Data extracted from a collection
□ □ □ □ □ □ □

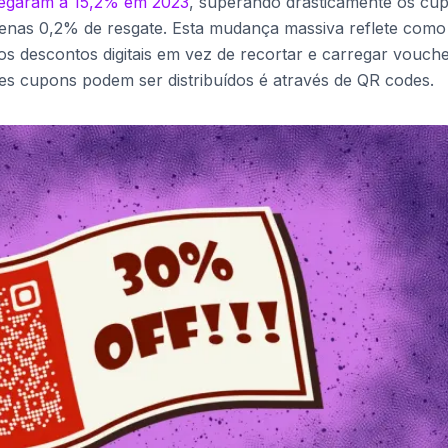
hegaram a 15,2% em 2023
, superando drasticamente os cu
penas 0,2% de resgate. Esta mudança massiva reflete como
s descontos digitais em vez de recortar e carregar vouch
ses cupons podem ser distribuídos é através de QR codes.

□ □ □ □ □ □ □

What is expected - Transcribe all of the records exactly, without reproducing their pictures.

Result -
hegaram a 15,2% em 2023
, superando drasticamente os cu
penas 0,2% de resgate. Esta mudança massiva reflete como
s descontos digitais em vez de recortar e carregar vouch
ses cupons podem ser distribuídos é através de QR codes.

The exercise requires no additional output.